Così anche in Italia si stanno facendo passi da gigante. A Massa Lombarda (Ravenna), ha preso vita da poche settimane il prototipo Gaia: la nuova tecnologia Crane Wasp, dell’omonima azienda produttrice di stampanti, si è messa a servizio della sostenibilità. Il modulo è in terra cruda e materiali di scarto della filiera del riso: tutte le componenti sono state implementate grazie alla collaborazione con RiceHouse, startup italiana di Tiziana Monterisi, che ha curato anche il progetto bioclimatico della casa, priva di riscaldamento. «Molti privati ci hanno contattato per chiedere la casa in terra cruda – spiega Massimo Moretti, tecnico elettronico e ideatore dell’azienda che produce le stampanti –. In Italia ci sono ancora ostacoli normativi sull’impiego strutturale di alcune materie, ma i nostri dispositivi possono usare qualsiasi materiale, anche se il progetto punta sull’autosufficienza e sull’approvvigionamento a km zero». Non è invece, come si potrebbe pensare, una questione di costi: il prezzo di un buon macchinario è pari a quello di un camion.

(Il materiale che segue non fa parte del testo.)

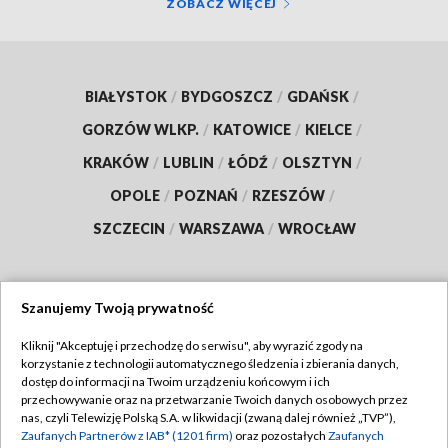
ZOBACZ WIĘCEJ
BIAŁYSTOK
/
BYDGOSZCZ
/
GDAŃSK
/
GORZÓW WLKP.
/
KATOWICE
/
KIELCE
/
KRAKÓW
/
LUBLIN
/
ŁÓDŹ
/
OLSZTYN
/
OPOLE
/
POZNAŃ
/
RZESZÓW
/
SZCZECIN
/
WARSZAWA
/
WROCŁAW
Szanujemy Twoją prywatność
Dołącz do nas:
Kliknij "Akceptuję i przechodzę do serwisu", aby wyrazić zgody na
korzystanie z technologii automatycznego śledzenia i zbierania danych,
TVP
dostęp do informacji na Twoim urządzeniu końcowym i ich
Abonament TVP
przechowywanie oraz na przetwarzanie Twoich danych osobowych przez
Regulamin TVP
nas, czyli Telewizję Polską S.A. w likwidacji (zwaną dalej również „TVP”),
Emisja w TVP
Polityka prywatności
Zaufanych Partnerów z IAB* (1201 firm)
oraz pozostałych
Zaufanych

Ma se l’innovazione non manca, perché non viene usata ancora in modo diffuso? Per la poca conoscenza dello strumento. Ciò su cui occorre investire è l’informazione e la formazione di tutti: progettisti, imprese, committenti e filiera. «La difficoltà è culturale, soprattutto in un contesto accademico dove gli ambiti disciplinari sono spesso desueti e fuori dai network internazionali», riflette Paolo Cascone, direttore scientifico di Digital Construction e che a Parigi ha fondato 10 anni fa COdesignLab, laboratorio di ricerca per costruzioni intelligenti. Con Digital Mater(i)a – programma internazionale triennale in scena a Matera, la capitale della cultura del 2019 – Cascone sta portando avanti una serie di attività educative applicate alla produzione digitale. Prototipi che mettono insieme design avanzato e architettura ecologica. Nella diffusione del messaggio, inoltre, bisogna prestare tanta attenzione a non cadere in generalizzazioni: «Il settore ha bisogno di opportunità concrete per sperimentare il processo. Ma – puntualizza – è sbagliato parlare solo di costi e tempi ridotti. Occorre invece sottolineare la migliore qualità dei processi costruttivi. La differenza la fa un processo integrato che mette la cultura progettuale al primo posto per un uso intelligente delle nuove tecnologie di fabbricazione digitale».